For roughly half of the subjects, the researchers managed to collect samples at multiple intervals, while for the rest, only a single sample was obtained. For each sample, individual cells were isolated and cultivated into colonies before their genomes were sequenced.
This methodology enabled the researchers to ascertain the number of lineages present on each person, how they evolved over time, and the genetic variation among different cells from the same lineage. From this data, the researchers could deduce the recent history of those lineages and their duration within an individual.
In total, the researchers identified 89 C. acnes lineages and 78 S. epidermidis lineages, with up to 11 of each detected in a person’s microbiome. Prior research suggested that the lineages of these two skin bacteria remain stable in an individual’s facial microbiome over extended durations; however, the MIT team found that these populations are, in fact, more dynamic than previously understood.
“We aimed to discern if these communities were genuinely stable or if there were instances of instability. In particular, we wanted to know if the transition to an adult-like skin microbiome led to a heightened rate of acquiring new lineages,” Lieberman states.
During early adolescence, an uptick in hormone production results in increased oil levels on the skin, providing an ample food source for bacteria. Research has shown that during this phase, the density of bacteria on facial skin can rise by approximately 10,000-fold. In this study, the researchers discovered that while the composition of C. acnes populations generally remains stable over time, the early teenage years present an opportunity for numerous new lineages of C. acnes to emerge.

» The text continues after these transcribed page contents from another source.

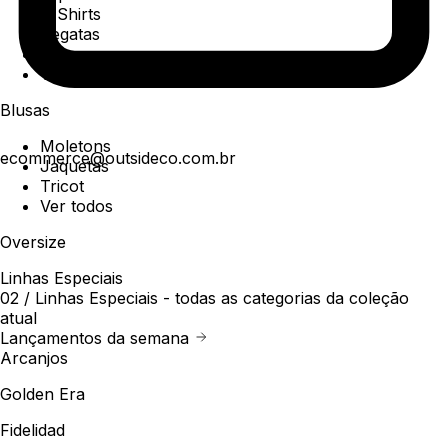
T-Shirts
Regatas
Polo
Ver todos
Blusas
Moletons
ecommerce@outsideco.com.br
Jaquetas
Tricot
Ver todos
Oversize
Linhas Especiais
02 /
Linhas Especiais
- todas as categorias da coleção
atual
Lançamentos da semana
Arcanjos
Golden Era
Fidelidad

“For C. acnes, we demonstrated that individuals do acquire strains throughout their lives, although very infrequently,” Lieberman notes. “We observe the highest rate of influx as teenagers transition to a more adult-like skin microbiome.”

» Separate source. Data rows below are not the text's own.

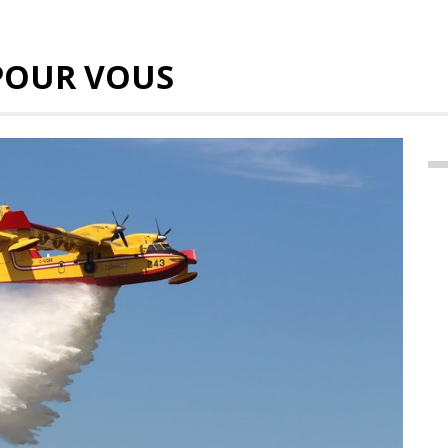
POUR VOUS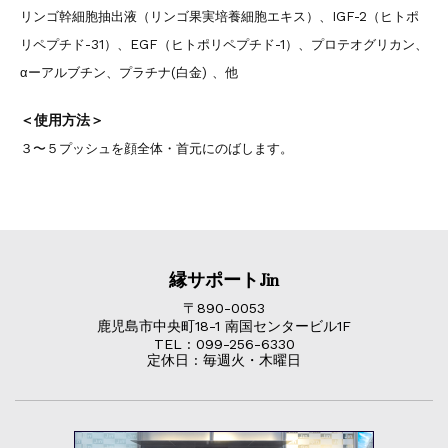
リンゴ幹細胞抽出液（リンゴ果実培養細胞エキス）、IGF-2（ヒトポ
リペプチド-31）、EGF（ヒトポリペプチド-1）、プロテオグリカン
、
αーアルブチン、プラチナ(白金) 、他
＜使用方法＞
３〜５プッシュを顔全体・首元にのばします。
縁サポートJin
〒890-0053
鹿児島市中央町18-1 南国センタービル1F
TEL : 099-256-6330
定休日 : 毎週火・木曜日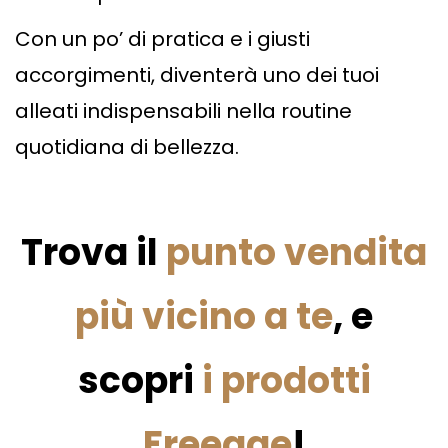
Con un po’ di pratica e i giusti
accorgimenti, diventerà uno dei tuoi
alleati indispensabili nella routine
quotidiana di bellezza.
Trova il
punto vendita
più vicino a te
, e
scopri
i prodotti
Freeage
!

The research implies that the ideal timing for applying topical probiotic treatments for acne is during the early teenage years, as this period may offer heightened chances for the successful establishment of probiotic strains.
Population turnover
Later in adulthood, there might be some sharing of C. acnes strains among parents living in the same household, but the turnover rate within any individual’s microbiome remains quite low, according to Lieberman.

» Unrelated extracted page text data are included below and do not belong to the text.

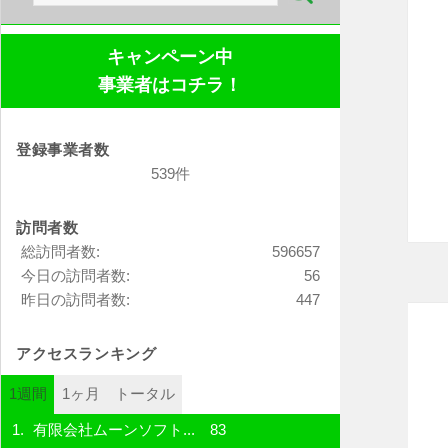
索:
キャンペーン中
事業者はコチラ！
登録事業者数
539件
訪問者数
総訪問者数:
596657
今日の訪問者数:
56
昨日の訪問者数:
447
アクセスランキング
1週間
1ヶ月
トータル
有限会社ムーンソフト...
83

The researchers found that S. epidermidis exhibits a considerably higher turnover rate compared to C. acnes—with each S. epidermidis strain persisting on the face for an average of less than two years. Nonetheless, there was minimal overlap in the S. epidermidis lineages shared among household members, indicating that strain transfer between individuals is not responsible for the elevated turnover rate.
“This implies that something is inhibiting homogenization among individuals,” Lieberman explains. “It could relate to host genetics or behaviors, variations in topicals or moisturizers used, or it might involve active restrictions on new migrants from the bacteria already present.”
Now that it has been demonstrated that new C. acnes strains can be acquired during adolescence, the researchers are eager to explore whether the timing of this acquisition influences the immune system’s reaction to them. They also wish to delve deeper into how individuals maintain such distinct microbiome populations despite exposure to new lineages from close family members.
“We aim to comprehend why each of us possesses unique strain communities, despite the constant accessibility and significant turnover, particularly concerning S. epidermidis,” Lieberman concludes. “What drives this ongoing turnover in S. epidermidis, and what implications do these new colonizations hold for acne during adolescence?”
The study was supported by the MIT Center for Microbiome Informatics and Therapeutics, a Smith Family Foundation Award for Excellence in Biomedical Research, and the National Institutes of Health.